Although pension funds exist for the benefit of workers, control of the assets rests with trustees who, in turn, usually turn over the funds to a bank, an insurance company, or an independent investment manager. Control of the investment of such vast sums necessarily confers power to influence the economic and social direction of the nation. While investment policies have been traditionally dictated by purely economic considerations, growing concern for the social consequences of investment decisions now poses new questions of both law and policy. To the partisans of “socially responsible” investing, investments are more than a vehicle for financial return; investment practice includes support or repudiation of the conduct of the entity invested in.

Interest in directing investment funds for social goals has focused on issues concerning nuclear power, export of infant formula to third world countries, military and media policies. Unions have demonstrated interest in the labor policies of the corporations in which they invest; likewise, state and local governments favor investing pension funds to benefit the community of the participants.

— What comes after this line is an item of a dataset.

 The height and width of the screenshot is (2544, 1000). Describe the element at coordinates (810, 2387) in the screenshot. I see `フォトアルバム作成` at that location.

However, no issue in the ethical investment controversy is more far-reaching than the issue of investment in companies which do business in South Africa. Investments which support South Africa’s “apartheid” policy exemplify what partisans of socially responsible investing want to avoid.

The South Africa issue is a paradigm of the extent to which notions of social responsibility may be permitted to enter into pension fund investment decisions. The focus is not clouded by the financial benefits which might flow to pension beneficiaries from creating a stronger union or community, as is the goal of some other kinds of nontraditional pension fund investment. The benefits are ethical. The debate has been snarled by competing interpretations of the traditional requirements of investing: “prudence” and the “sole benefit of the beneficiaries.” Presently, three states, Connecticut, Massachusetts, and Nebraska, have overridden these traditional investment guidelines with legislative action on the South Africa issue. In a fourth state, Wisconsin, the state Attorney General’s interpretation of an older statute has produced a similar effect.

These innovations by partisans of socially responsible investing are creating tensions in an area of law where significant questions of policy and procedure remain unresolved. Although many studies have analyzed investment policies for private sector pension funds, which are stringently regulated under federal law, no study has examined these new state actions restricting public pension funds. This study will describe briefly the nature and structure of public pension plans. It will then trace the evolution of the concern for socially responsible investing which has resulted in states restricting South African investments in their plans. The study will next examine the various approaches taken in implementing this policy.

The core of this study is an analysis of the legal issues raised by legislating socially responsible investment of state pension funds. Before these issues are reached, factual questions about the effectiveness and the financial consequences of restricting South African investments are considered. The study concludes by suggesting practical guidelines for the future: elements essential for successful state statutes and techniques for accommodating the competing interests.